From our research, we’ll also reveal new methods of detecting aberrant behavior emanating to/from these devices gathered from our lab and real-world testing.
April 11, 2018 Cybersecurity Innovation Forum at George Mason University
Using a Raspberry Pi as a Passive Network Sensor
Another great evening with the Innovation Forum at GMU, presenting the Raspberry Pi Sensor project to a packed house.
Great working with J.P. Auffret and the whole GMU Team.
HTCIA Conference 2017
Python Forensics is proud to once again sponsor the HTCIA International Conference
Oct 1-5 in Anaheim California.
We will be exhibiting, speaking and training at this years event. Please stop by our both and/or attended one of our Labs or Lectures.

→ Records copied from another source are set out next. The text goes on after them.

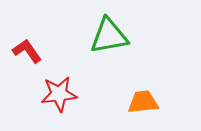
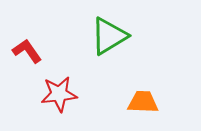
green triangle: rotated 21 degrees counterclockwise
orange trapezoid: rotated 8 degrees clockwise
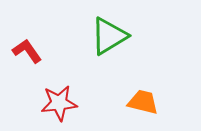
red star: moved 9 px down
orange trapezoid: rotated 12 degrees clockwise
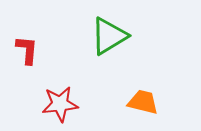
red L-shape: moved 1 px up; rotated 40 degrees clockwise
red star: moved 1 px right, 1 px down
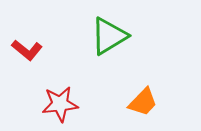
red L-shape: rotated 124 degrees clockwise
orange trapezoid: rotated 120 degrees clockwise
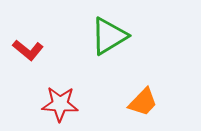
red L-shape: moved 1 px right
red star: rotated 9 degrees clockwise
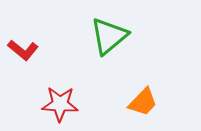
green triangle: rotated 9 degrees counterclockwise
red L-shape: moved 5 px left
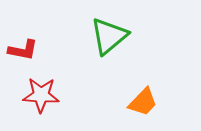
red L-shape: rotated 28 degrees counterclockwise
red star: moved 19 px left, 9 px up
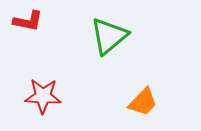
red L-shape: moved 5 px right, 29 px up
red star: moved 2 px right, 1 px down
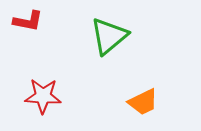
orange trapezoid: rotated 20 degrees clockwise
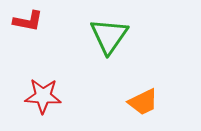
green triangle: rotated 15 degrees counterclockwise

Leveraging PowerShell with Cool Python Scripts
Rancho Las Palmas
Monday 10:45 AM – 2:15 PM and
Tuesday 2:30 PM – 5:00 PM
This hands-on lab brings together the Python Programming Language and Microsoft’s PowerShell to address digital investigations at a whole new level. PowerShell provides digital investigators with a rich set of cmdlets and deep access to the internals of both the Windows Desktop and Enterprise. The Python development environment provides a rich scripting environment allowing for the rapid development of new tools for investigation, automation and deep analysis. Integrating the best of both technologies facilitates the creation of next generation solutions for incident response forensic live forensic investigation and e-Discovery. During this hands-on lab session, participants will: – Learn the fundamentals of both Powershell and Python. – Use existing PowerShell and Python scripts to extract and examine evidence. – Apply PowerShell and Python to specific Forensics and Incident Response challenges. – Use Python to leverage existing PowerShell CmdLets to perform advanced evidence acquisition.
Speaker: Chet Hosmer
Python Passive IoT Investigations using a Raspberry Pi
Grand Ballroom A
Tuesday 9:00 AM – 10:00 AM
This lecture demonstrates the use of a Raspberry Pi coupled with a dedicated Python script to monitor, detect, respond and record evidence of aberrant behavior originating from or directed to Internet of Things (IoT) devices. The proliferation of IoT devices in business, home, industrial applications, mobile devices, transportation systems, health-care, surveillance systems and government applications has been explosive. “McKinsey estimates the total IoT market size in 2015 was up to $900M, growing to $3.7B in 2020” (McKinsey 2016) The impact on digital investigations based on the rapid proliferation of IoT is significant. The IoT devices, their networks and related cloud based systems have the potential of holding key information related to traditional criminal activity, as well as detailed evidence associated with Internet based attacks including vital data regarding those responsible. During this lecture and live demonstration, attack methods and exfiltration examples will be covered in detail. In addition, a Raspberry Pi, will be used to monitor, detect, react and record evidence of live attempted attacks and exfiltration exploits of the IoT devices being monitored. A detailed walk-through of the Python script used to perform the monitoring, detection, reaction and evidence capture methods will also be provided.